HOW TO COMPLETE THIS TASK
Within the lines below, find those that hold the string "более" and copy each one.
::: GIVEN RECORDS :::
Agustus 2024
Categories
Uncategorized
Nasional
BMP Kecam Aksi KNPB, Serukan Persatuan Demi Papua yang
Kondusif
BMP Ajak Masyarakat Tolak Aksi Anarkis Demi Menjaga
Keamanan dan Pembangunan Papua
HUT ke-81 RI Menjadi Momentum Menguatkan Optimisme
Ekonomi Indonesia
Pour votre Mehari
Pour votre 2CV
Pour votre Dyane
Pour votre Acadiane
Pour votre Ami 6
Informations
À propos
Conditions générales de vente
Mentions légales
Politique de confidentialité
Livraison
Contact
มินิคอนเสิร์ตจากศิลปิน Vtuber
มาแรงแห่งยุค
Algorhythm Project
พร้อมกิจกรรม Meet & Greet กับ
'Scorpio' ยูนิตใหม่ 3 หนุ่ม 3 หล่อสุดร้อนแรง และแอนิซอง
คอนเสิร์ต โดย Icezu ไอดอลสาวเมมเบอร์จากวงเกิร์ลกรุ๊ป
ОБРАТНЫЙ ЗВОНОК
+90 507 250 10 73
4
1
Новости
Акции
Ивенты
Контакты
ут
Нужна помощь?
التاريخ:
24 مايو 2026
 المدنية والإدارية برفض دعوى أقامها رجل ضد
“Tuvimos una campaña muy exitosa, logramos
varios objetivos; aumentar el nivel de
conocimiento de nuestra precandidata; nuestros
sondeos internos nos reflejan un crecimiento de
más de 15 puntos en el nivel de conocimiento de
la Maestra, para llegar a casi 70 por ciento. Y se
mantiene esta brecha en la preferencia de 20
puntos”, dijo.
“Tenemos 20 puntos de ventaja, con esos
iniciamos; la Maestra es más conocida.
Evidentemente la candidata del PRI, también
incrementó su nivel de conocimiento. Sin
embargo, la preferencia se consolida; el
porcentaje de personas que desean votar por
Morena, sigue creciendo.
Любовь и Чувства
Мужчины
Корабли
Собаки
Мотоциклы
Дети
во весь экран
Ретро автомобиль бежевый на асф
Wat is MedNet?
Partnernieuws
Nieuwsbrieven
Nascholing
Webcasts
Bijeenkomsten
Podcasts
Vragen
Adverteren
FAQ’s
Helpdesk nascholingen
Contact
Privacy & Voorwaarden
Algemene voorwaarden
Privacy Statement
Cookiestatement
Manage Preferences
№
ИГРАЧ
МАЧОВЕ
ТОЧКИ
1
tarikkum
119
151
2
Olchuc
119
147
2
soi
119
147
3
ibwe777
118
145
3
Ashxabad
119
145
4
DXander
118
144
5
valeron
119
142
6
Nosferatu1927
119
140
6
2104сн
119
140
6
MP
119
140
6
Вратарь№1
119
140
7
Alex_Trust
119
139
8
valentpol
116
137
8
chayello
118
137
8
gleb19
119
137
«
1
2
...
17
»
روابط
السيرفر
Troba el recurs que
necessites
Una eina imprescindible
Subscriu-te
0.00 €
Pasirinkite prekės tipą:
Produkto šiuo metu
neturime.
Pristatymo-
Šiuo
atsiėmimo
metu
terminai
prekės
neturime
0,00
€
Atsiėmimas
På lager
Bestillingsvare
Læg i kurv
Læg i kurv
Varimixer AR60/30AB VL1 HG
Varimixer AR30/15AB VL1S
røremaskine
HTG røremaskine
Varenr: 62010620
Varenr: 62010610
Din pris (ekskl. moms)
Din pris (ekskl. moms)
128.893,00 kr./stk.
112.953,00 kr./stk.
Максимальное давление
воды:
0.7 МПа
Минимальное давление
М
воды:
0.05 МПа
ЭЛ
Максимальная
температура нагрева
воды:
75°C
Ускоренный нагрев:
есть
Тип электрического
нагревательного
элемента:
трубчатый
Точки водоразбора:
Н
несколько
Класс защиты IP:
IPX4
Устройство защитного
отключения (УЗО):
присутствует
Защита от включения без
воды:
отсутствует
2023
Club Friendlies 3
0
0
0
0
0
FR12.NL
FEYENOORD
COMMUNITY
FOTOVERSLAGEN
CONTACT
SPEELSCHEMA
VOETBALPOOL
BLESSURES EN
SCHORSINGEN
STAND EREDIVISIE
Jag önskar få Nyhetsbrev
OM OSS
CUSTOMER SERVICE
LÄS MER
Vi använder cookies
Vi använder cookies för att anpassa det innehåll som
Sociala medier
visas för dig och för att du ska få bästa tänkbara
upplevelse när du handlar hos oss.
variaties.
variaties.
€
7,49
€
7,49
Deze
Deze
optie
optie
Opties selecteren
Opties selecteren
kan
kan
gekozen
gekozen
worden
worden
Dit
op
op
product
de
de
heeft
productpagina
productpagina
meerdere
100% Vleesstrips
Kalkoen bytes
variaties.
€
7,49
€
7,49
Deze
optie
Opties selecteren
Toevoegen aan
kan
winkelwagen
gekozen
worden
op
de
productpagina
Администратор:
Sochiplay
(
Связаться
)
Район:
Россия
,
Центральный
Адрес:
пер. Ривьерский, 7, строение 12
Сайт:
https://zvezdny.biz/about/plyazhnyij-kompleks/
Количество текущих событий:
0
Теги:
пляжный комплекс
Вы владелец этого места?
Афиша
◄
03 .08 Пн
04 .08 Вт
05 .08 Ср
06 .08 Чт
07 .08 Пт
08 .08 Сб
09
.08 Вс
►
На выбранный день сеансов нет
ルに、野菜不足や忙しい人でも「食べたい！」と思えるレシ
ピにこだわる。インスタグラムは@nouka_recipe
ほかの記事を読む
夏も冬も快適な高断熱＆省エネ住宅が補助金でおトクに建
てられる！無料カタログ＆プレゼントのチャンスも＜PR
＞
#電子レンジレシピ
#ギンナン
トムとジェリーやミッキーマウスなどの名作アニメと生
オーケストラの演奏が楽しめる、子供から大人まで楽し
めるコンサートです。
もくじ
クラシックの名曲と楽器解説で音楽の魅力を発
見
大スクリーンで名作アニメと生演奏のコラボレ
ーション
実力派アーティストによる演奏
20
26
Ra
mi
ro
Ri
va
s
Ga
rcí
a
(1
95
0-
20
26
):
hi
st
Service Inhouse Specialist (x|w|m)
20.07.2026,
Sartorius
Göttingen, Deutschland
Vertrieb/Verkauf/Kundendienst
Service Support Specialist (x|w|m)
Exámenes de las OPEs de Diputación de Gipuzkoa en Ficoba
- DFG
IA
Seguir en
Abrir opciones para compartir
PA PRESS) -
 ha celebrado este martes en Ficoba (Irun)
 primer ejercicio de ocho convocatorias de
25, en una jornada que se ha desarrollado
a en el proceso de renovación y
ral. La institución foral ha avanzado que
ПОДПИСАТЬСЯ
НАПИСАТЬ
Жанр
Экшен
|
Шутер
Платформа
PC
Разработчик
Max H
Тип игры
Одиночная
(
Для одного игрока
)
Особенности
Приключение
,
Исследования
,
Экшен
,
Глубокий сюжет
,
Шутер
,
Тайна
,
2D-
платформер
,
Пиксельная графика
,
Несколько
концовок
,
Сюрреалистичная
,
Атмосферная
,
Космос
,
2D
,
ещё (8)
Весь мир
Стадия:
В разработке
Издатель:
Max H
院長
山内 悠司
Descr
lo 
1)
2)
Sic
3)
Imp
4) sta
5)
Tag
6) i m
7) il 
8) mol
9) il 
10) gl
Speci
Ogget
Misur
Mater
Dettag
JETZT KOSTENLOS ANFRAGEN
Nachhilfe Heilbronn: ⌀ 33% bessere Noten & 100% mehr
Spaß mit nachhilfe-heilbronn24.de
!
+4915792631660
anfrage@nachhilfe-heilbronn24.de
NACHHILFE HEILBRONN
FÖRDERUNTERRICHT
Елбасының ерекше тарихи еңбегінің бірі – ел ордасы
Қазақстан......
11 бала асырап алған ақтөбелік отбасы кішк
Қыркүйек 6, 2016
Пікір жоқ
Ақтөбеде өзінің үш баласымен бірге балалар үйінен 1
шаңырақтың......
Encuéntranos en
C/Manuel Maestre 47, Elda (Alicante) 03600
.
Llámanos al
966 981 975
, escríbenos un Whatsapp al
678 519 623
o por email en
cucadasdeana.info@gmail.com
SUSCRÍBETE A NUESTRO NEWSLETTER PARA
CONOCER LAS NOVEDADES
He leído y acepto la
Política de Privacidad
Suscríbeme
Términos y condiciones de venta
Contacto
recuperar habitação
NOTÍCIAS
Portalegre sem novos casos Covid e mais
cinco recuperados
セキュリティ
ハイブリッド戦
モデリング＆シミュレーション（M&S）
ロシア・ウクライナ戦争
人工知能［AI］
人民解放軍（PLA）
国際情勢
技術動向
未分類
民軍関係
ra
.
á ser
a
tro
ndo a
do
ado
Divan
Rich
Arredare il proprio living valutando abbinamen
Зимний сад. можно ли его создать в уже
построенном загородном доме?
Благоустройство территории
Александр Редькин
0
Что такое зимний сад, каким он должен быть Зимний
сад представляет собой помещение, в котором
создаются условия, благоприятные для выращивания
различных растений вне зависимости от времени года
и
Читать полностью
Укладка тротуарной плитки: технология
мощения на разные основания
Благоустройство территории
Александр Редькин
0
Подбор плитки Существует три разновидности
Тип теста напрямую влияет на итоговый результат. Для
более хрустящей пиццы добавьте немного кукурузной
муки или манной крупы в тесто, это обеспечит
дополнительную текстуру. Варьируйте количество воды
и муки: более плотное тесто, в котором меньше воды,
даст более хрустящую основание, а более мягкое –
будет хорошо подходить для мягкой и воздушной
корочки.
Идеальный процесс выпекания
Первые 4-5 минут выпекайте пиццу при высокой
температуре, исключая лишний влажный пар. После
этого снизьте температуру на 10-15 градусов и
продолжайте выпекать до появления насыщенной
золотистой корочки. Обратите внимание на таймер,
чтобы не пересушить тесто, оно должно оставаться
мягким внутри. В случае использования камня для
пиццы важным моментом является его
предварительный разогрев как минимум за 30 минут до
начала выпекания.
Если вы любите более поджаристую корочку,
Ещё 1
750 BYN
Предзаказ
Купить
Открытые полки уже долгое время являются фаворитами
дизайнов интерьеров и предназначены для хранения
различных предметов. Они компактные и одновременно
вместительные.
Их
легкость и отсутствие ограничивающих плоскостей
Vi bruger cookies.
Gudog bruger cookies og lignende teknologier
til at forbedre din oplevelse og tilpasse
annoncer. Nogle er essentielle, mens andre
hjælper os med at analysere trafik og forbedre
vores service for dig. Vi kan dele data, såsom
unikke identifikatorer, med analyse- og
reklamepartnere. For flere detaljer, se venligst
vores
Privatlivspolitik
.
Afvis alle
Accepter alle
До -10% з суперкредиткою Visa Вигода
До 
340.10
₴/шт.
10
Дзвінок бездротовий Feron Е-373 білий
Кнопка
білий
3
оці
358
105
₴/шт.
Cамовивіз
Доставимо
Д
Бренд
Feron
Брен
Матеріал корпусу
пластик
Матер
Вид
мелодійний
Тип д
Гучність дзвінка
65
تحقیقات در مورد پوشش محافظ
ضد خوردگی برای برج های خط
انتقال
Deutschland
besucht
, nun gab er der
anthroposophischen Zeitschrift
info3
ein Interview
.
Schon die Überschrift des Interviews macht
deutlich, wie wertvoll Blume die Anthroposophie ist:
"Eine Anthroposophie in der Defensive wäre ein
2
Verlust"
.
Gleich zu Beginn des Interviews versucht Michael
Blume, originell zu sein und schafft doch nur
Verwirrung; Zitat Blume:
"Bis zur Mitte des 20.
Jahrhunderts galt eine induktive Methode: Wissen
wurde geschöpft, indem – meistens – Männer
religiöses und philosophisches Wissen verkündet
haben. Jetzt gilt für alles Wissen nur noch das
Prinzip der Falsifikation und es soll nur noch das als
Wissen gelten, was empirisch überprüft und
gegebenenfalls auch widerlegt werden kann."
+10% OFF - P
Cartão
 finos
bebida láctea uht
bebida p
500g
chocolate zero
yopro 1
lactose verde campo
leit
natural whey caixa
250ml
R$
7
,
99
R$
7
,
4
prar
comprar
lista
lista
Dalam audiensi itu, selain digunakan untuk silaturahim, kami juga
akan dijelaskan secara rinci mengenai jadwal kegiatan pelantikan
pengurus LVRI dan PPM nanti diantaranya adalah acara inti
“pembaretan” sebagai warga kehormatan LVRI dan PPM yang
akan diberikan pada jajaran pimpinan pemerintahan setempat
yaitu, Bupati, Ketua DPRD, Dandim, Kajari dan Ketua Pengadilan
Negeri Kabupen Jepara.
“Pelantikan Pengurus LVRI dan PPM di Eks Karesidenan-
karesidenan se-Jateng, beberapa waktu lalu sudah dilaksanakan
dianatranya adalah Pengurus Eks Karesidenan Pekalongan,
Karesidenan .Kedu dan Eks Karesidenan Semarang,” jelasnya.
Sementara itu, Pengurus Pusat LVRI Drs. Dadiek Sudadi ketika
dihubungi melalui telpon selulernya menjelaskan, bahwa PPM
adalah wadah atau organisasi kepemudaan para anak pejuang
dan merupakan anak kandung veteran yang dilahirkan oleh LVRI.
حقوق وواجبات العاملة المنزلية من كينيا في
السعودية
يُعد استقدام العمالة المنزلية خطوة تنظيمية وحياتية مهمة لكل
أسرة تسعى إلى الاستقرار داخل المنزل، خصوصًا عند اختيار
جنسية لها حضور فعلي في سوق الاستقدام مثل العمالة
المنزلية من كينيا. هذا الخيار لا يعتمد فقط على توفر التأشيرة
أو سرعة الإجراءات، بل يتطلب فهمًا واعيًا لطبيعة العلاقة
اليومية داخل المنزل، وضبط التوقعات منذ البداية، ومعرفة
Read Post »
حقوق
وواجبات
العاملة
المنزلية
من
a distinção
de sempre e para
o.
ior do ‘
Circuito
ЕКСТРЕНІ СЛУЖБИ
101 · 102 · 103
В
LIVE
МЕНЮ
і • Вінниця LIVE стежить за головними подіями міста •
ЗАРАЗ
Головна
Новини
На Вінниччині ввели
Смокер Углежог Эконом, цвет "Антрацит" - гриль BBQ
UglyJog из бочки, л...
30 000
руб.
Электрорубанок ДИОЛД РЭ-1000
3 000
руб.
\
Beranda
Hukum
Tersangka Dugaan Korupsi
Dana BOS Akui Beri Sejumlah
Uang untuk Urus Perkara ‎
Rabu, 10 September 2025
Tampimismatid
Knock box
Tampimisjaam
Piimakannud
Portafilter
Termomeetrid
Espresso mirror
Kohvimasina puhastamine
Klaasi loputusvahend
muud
:::
RESPONSE TO THIS EXERCISE
более хрустящей пиццы добавьте немного кукурузной
и муки: более плотное тесто, в котором меньше воды,
даст более хрустящую основание, а более мягкое –
Если вы любите более поджаристую корочку,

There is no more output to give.